§ DATA
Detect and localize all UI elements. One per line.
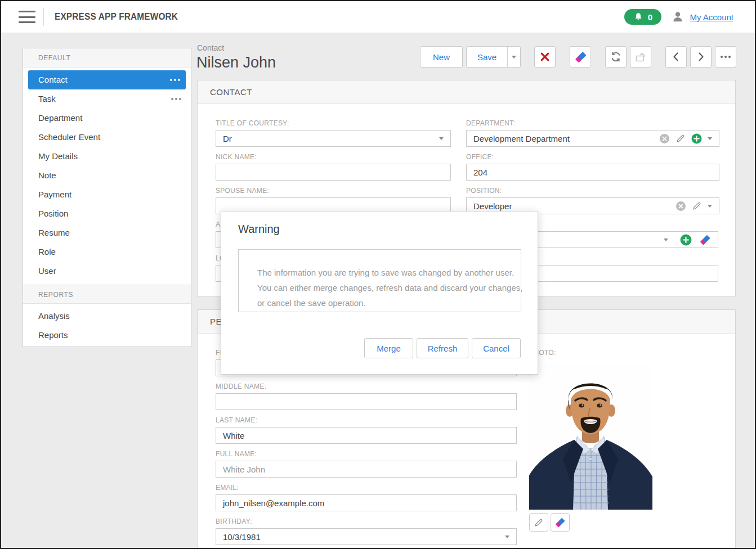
photo-edit-button[interactable]	[529, 513, 548, 532]
navigation-sidebar: DEFAULT Contact Task Department Schedule…	[23, 48, 191, 347]
sidebar-item-reports[interactable]: Reports	[23, 326, 191, 345]
clear-icon[interactable]	[659, 133, 670, 144]
save-split-button: Save	[466, 46, 521, 68]
ellipsis-icon	[721, 56, 731, 58]
sidebar-item-my-details[interactable]: My Details	[23, 147, 191, 166]
field-full-name: FULL NAME: White John	[216, 450, 517, 478]
email-input[interactable]: john_nilsen@example.com	[216, 494, 517, 511]
sidebar-item-analysis[interactable]: Analysis	[23, 307, 191, 326]
birthday-datepicker[interactable]: 10/3/1981	[216, 528, 517, 545]
dialog-title: Warning	[238, 223, 280, 236]
field-middle-name: MIDDLE NAME:	[216, 382, 517, 410]
sidebar-item-user[interactable]: User	[23, 262, 191, 281]
middle-name-input[interactable]	[216, 393, 517, 410]
message-line: You can either merge changes, refresh da…	[257, 280, 504, 295]
delete-x-icon	[539, 51, 551, 62]
save-button[interactable]: Save	[467, 47, 507, 67]
sidebar-item-scheduler-event[interactable]: Scheduler Event	[23, 128, 191, 147]
warning-dialog: Warning The information you are trying t…	[221, 211, 538, 375]
save-dropdown-button[interactable]	[507, 47, 520, 67]
eraser-icon	[554, 517, 566, 528]
refresh-button[interactable]	[605, 46, 627, 68]
field-last-name: LAST NAME: White	[216, 416, 517, 444]
item-options-icon[interactable]	[170, 70, 180, 89]
app-title: EXPRESS APP FRAMEWORK	[55, 12, 178, 22]
add-new-icon[interactable]	[680, 234, 692, 246]
field-email: EMAIL: john_nilsen@example.com	[216, 484, 517, 511]
new-button[interactable]: New	[420, 46, 463, 68]
chevron-down-icon[interactable]	[708, 205, 712, 208]
title-of-courtesy-combobox[interactable]: Dr	[216, 130, 451, 147]
message-line: or cancel the save operation.	[257, 295, 504, 310]
field-office: OFFICE: 204	[466, 153, 719, 181]
field-birthday: BIRTHDAY: 10/3/1981	[216, 518, 517, 545]
sidebar-item-position[interactable]: Position	[23, 204, 191, 223]
full-name-input[interactable]: White John	[216, 461, 517, 478]
more-actions-button[interactable]	[715, 46, 736, 68]
contact-section-title: CONTACT	[198, 80, 735, 104]
last-name-input[interactable]: White	[216, 427, 517, 444]
nav-group-reports: REPORTS	[23, 285, 191, 304]
discard-changes-button[interactable]	[570, 46, 591, 68]
chevron-down-icon[interactable]	[708, 137, 712, 140]
clear-icon[interactable]	[676, 201, 686, 212]
top-bar: EXPRESS APP FRAMEWORK 0 My Account	[1, 1, 755, 33]
top-bar-right: 0 My Account	[624, 9, 733, 25]
reset-view-settings-button[interactable]	[630, 46, 651, 68]
sidebar-item-note[interactable]: Note	[23, 166, 191, 185]
edit-pencil-icon[interactable]	[676, 133, 686, 143]
chevron-left-icon	[671, 51, 681, 62]
edit-pencil-icon[interactable]	[692, 201, 702, 211]
field-title-of-courtesy: TITLE OF COURTESY: Dr	[216, 119, 451, 147]
app-window: EXPRESS APP FRAMEWORK 0 My Account DEFAU…	[0, 0, 756, 549]
nav-group-default: DEFAULT	[23, 48, 191, 68]
previous-record-button[interactable]	[665, 46, 687, 68]
user-icon	[672, 11, 684, 23]
department-lookup[interactable]: Development Department	[466, 130, 719, 147]
merge-button[interactable]: Merge	[364, 338, 413, 358]
field-position: POSITION: Developer	[466, 187, 719, 214]
dialog-message: The information you are trying to save w…	[238, 249, 521, 312]
nick-name-input[interactable]	[216, 164, 451, 181]
sidebar-item-contact[interactable]: Contact	[28, 70, 186, 89]
nav-items-default: Contact Task Department Scheduler Event …	[23, 68, 191, 281]
menu-icon[interactable]	[19, 11, 35, 23]
add-new-icon[interactable]	[691, 133, 702, 144]
chevron-down-icon[interactable]	[505, 536, 509, 538]
dialog-buttons: Merge Refresh Cancel	[364, 338, 521, 358]
eraser-icon	[574, 51, 587, 64]
field-department: DEPARTMENT: Development Department	[466, 119, 719, 147]
field-spouse-name: SPOUSE NAME:	[216, 187, 451, 214]
item-options-icon[interactable]	[171, 89, 181, 109]
delete-button[interactable]	[534, 46, 556, 68]
nav-items-reports: Analysis Reports	[23, 304, 191, 345]
cancel-button[interactable]: Cancel	[472, 338, 521, 358]
photo-toolbar	[529, 513, 570, 532]
reset-layout-icon	[634, 51, 647, 63]
breadcrumb: Contact	[197, 43, 224, 52]
divider	[43, 8, 44, 26]
sidebar-item-task[interactable]: Task	[23, 89, 191, 109]
refresh-icon	[610, 51, 622, 63]
notification-count: 0	[648, 12, 652, 22]
office-input[interactable]: 204	[466, 164, 719, 181]
notifications-button[interactable]: 0	[624, 9, 661, 25]
photo-clear-button[interactable]	[551, 513, 570, 532]
refresh-data-button[interactable]: Refresh	[417, 338, 468, 358]
sidebar-item-payment[interactable]: Payment	[23, 185, 191, 204]
record-toolbar: New Save	[420, 46, 736, 68]
bell-icon	[634, 12, 643, 21]
eraser-icon[interactable]	[699, 234, 711, 246]
my-account-link[interactable]: My Account	[690, 12, 733, 22]
message-line: The information you are trying to save w…	[257, 265, 504, 280]
contact-photo	[529, 364, 652, 510]
page-title: Nilsen John	[196, 54, 276, 71]
sidebar-item-role[interactable]: Role	[23, 242, 191, 262]
next-record-button[interactable]	[690, 46, 712, 68]
sidebar-item-resume[interactable]: Resume	[23, 223, 191, 242]
chevron-right-icon	[696, 51, 706, 62]
chevron-down-icon[interactable]	[439, 137, 444, 140]
chevron-down-icon[interactable]	[664, 238, 668, 241]
sidebar-item-department[interactable]: Department	[23, 109, 191, 128]
field-nick-name: NICK NAME:	[216, 153, 451, 181]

§ WHAT TO PRODUCE
All entries above must be repeated exactly; pictures are to be left out.

§ TASK OUTPUT
Detect and localize all UI elements. One per line.
photo-edit-button[interactable]	[529, 513, 548, 532]
navigation-sidebar: DEFAULT Contact Task Department Schedule…	[23, 48, 191, 347]
sidebar-item-reports[interactable]: Reports	[23, 326, 191, 345]
clear-icon[interactable]	[659, 133, 670, 144]
save-split-button: Save	[466, 46, 521, 68]
ellipsis-icon	[721, 56, 731, 58]
sidebar-item-my-details[interactable]: My Details	[23, 147, 191, 166]
field-full-name: FULL NAME: White John	[216, 450, 517, 478]
email-input[interactable]: john_nilsen@example.com	[216, 494, 517, 511]
sidebar-item-analysis[interactable]: Analysis	[23, 307, 191, 326]
birthday-datepicker[interactable]: 10/3/1981	[216, 528, 517, 545]
dialog-title: Warning	[238, 223, 280, 236]
field-middle-name: MIDDLE NAME:	[216, 382, 517, 410]
sidebar-item-user[interactable]: User	[23, 262, 191, 281]
middle-name-input[interactable]	[216, 393, 517, 410]
message-line: You can either merge changes, refresh da…	[257, 280, 504, 295]
delete-x-icon	[539, 51, 551, 62]
save-button[interactable]: Save	[467, 47, 507, 67]
sidebar-item-scheduler-event[interactable]: Scheduler Event	[23, 128, 191, 147]
warning-dialog: Warning The information you are trying t…	[221, 211, 538, 375]
save-dropdown-button[interactable]	[507, 47, 520, 67]
eraser-icon	[554, 517, 566, 528]
refresh-button[interactable]	[605, 46, 627, 68]
field-last-name: LAST NAME: White	[216, 416, 517, 444]
item-options-icon[interactable]	[170, 70, 180, 89]
app-title: EXPRESS APP FRAMEWORK	[55, 12, 178, 22]
add-new-icon[interactable]	[680, 234, 692, 246]
field-email: EMAIL: john_nilsen@example.com	[216, 484, 517, 511]
new-button[interactable]: New	[420, 46, 463, 68]
chevron-down-icon[interactable]	[708, 205, 712, 208]
title-of-courtesy-combobox[interactable]: Dr	[216, 130, 451, 147]
message-line: or cancel the save operation.	[257, 295, 504, 310]
field-office: OFFICE: 204	[466, 153, 719, 181]
field-birthday: BIRTHDAY: 10/3/1981	[216, 518, 517, 545]
sidebar-item-position[interactable]: Position	[23, 204, 191, 223]
full-name-input[interactable]: White John	[216, 461, 517, 478]
more-actions-button[interactable]	[715, 46, 736, 68]
contact-section-title: CONTACT	[198, 80, 735, 104]
last-name-input[interactable]: White	[216, 427, 517, 444]
nav-group-reports: REPORTS	[23, 285, 191, 304]
discard-changes-button[interactable]	[570, 46, 591, 68]
chevron-down-icon[interactable]	[708, 137, 712, 140]
clear-icon[interactable]	[676, 201, 686, 212]
top-bar: EXPRESS APP FRAMEWORK 0 My Account	[1, 1, 755, 33]
top-bar-right: 0 My Account	[624, 9, 733, 25]
reset-view-settings-button[interactable]	[630, 46, 651, 68]
sidebar-item-note[interactable]: Note	[23, 166, 191, 185]
edit-pencil-icon[interactable]	[676, 133, 686, 143]
chevron-left-icon	[671, 51, 681, 62]
edit-pencil-icon[interactable]	[692, 201, 702, 211]
field-title-of-courtesy: TITLE OF COURTESY: Dr	[216, 119, 451, 147]
app-window: EXPRESS APP FRAMEWORK 0 My Account DEFAU…	[0, 0, 756, 549]
nav-group-default: DEFAULT	[23, 48, 191, 68]
previous-record-button[interactable]	[665, 46, 687, 68]
user-icon	[672, 11, 684, 23]
department-lookup[interactable]: Development Department	[466, 130, 719, 147]
merge-button[interactable]: Merge	[364, 338, 413, 358]
field-position: POSITION: Developer	[466, 187, 719, 214]
dialog-message: The information you are trying to save w…	[238, 249, 521, 312]
nick-name-input[interactable]	[216, 164, 451, 181]
sidebar-item-contact[interactable]: Contact	[28, 70, 186, 89]
nav-items-default: Contact Task Department Scheduler Event …	[23, 68, 191, 281]
menu-icon[interactable]	[19, 11, 35, 23]
add-new-icon[interactable]	[691, 133, 702, 144]
chevron-down-icon[interactable]	[505, 536, 509, 538]
dialog-buttons: Merge Refresh Cancel	[364, 338, 521, 358]
eraser-icon	[574, 51, 587, 64]
field-department: DEPARTMENT: Development Department	[466, 119, 719, 147]
field-spouse-name: SPOUSE NAME:	[216, 187, 451, 214]
item-options-icon[interactable]	[171, 89, 181, 109]
delete-button[interactable]	[534, 46, 556, 68]
nav-items-reports: Analysis Reports	[23, 304, 191, 345]
cancel-button[interactable]: Cancel	[472, 338, 521, 358]
photo-toolbar	[529, 513, 570, 532]
reset-layout-icon	[634, 51, 647, 63]
breadcrumb: Contact	[197, 43, 224, 52]
divider	[43, 8, 44, 26]
sidebar-item-task[interactable]: Task	[23, 89, 191, 109]
refresh-icon	[610, 51, 622, 63]
notification-count: 0	[648, 12, 652, 22]
office-input[interactable]: 204	[466, 164, 719, 181]
notifications-button[interactable]: 0	[624, 9, 661, 25]
photo-clear-button[interactable]	[551, 513, 570, 532]
refresh-data-button[interactable]: Refresh	[417, 338, 468, 358]
sidebar-item-payment[interactable]: Payment	[23, 185, 191, 204]
record-toolbar: New Save	[420, 46, 736, 68]
bell-icon	[634, 12, 643, 21]
eraser-icon[interactable]	[699, 234, 711, 246]
my-account-link[interactable]: My Account	[690, 12, 733, 22]
message-line: The information you are trying to save w…	[257, 265, 504, 280]
contact-photo	[529, 364, 652, 510]
page-title: Nilsen John	[196, 54, 276, 71]
sidebar-item-role[interactable]: Role	[23, 242, 191, 262]
next-record-button[interactable]	[690, 46, 712, 68]
sidebar-item-resume[interactable]: Resume	[23, 223, 191, 242]
chevron-right-icon	[696, 51, 706, 62]
chevron-down-icon[interactable]	[439, 137, 444, 140]
chevron-down-icon[interactable]	[664, 238, 668, 241]
sidebar-item-department[interactable]: Department	[23, 109, 191, 128]
field-nick-name: NICK NAME:	[216, 153, 451, 181]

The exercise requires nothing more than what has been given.